WORK ORDER ▸ Could you please return each line of the data that has the word "click"?

(Saved entries)

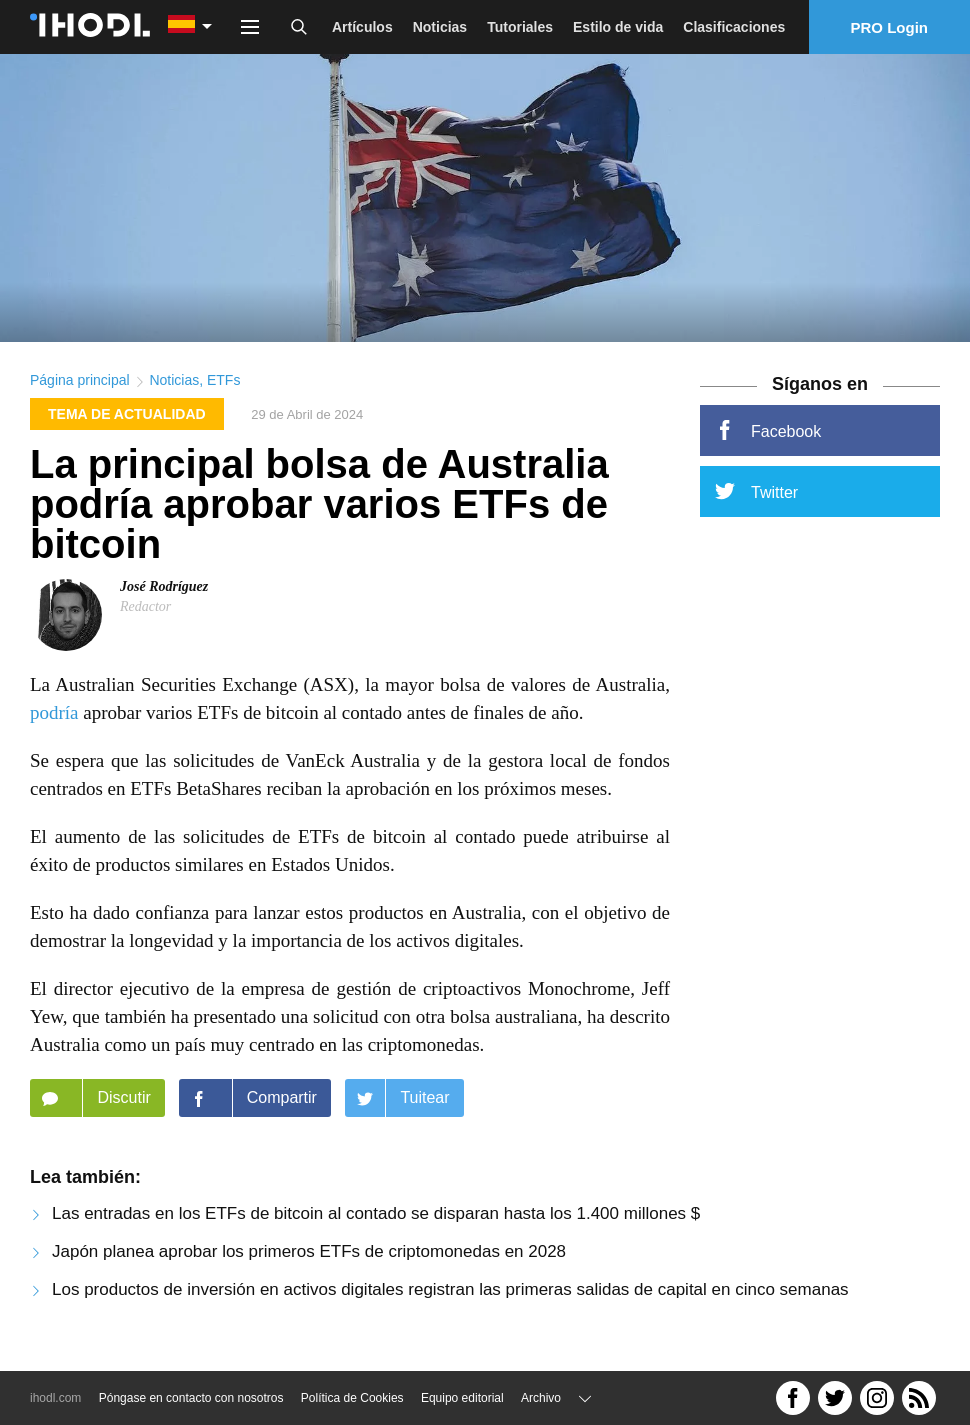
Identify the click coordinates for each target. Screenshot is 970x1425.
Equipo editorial (462, 1398)
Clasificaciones (734, 27)
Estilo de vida (618, 27)
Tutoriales (520, 27)
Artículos (362, 27)
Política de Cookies (352, 1398)
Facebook (768, 436)
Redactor (145, 611)
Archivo (541, 1398)
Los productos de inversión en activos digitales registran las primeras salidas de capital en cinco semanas (450, 1294)
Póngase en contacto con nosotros (191, 1398)
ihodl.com (55, 1398)
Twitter (756, 497)
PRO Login (890, 27)
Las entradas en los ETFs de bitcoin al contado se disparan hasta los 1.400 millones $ (376, 1218)
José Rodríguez (164, 591)
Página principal (80, 386)
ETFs (223, 386)
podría (54, 717)
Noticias (440, 27)
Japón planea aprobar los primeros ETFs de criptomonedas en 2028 (309, 1256)
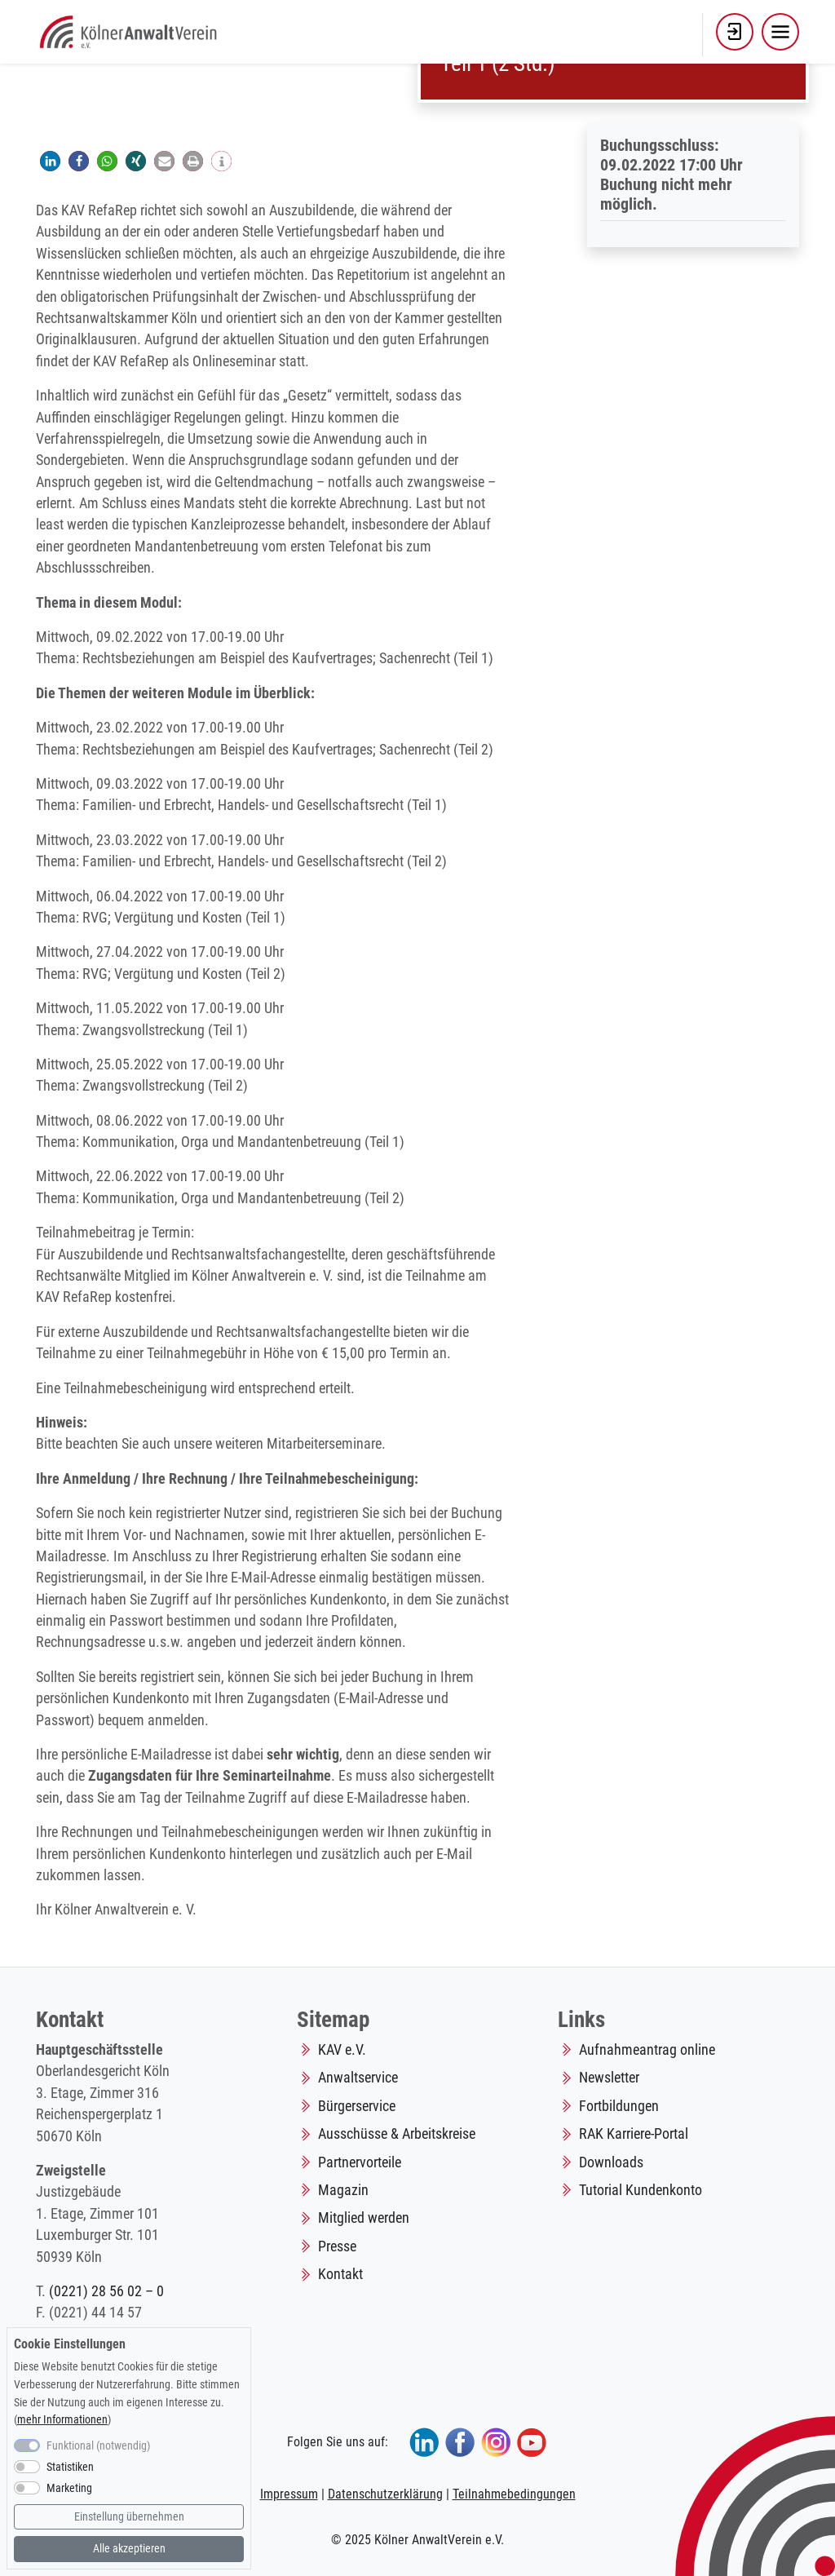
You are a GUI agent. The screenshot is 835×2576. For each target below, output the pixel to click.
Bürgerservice (356, 2106)
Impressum (289, 2494)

RESPONSE AREA ▸
Identify the click coordinates for each target. Screenshot is 970x1425.
You are a GUI agent. The screenshot is 835×2576. For each target below, output the pixel to click.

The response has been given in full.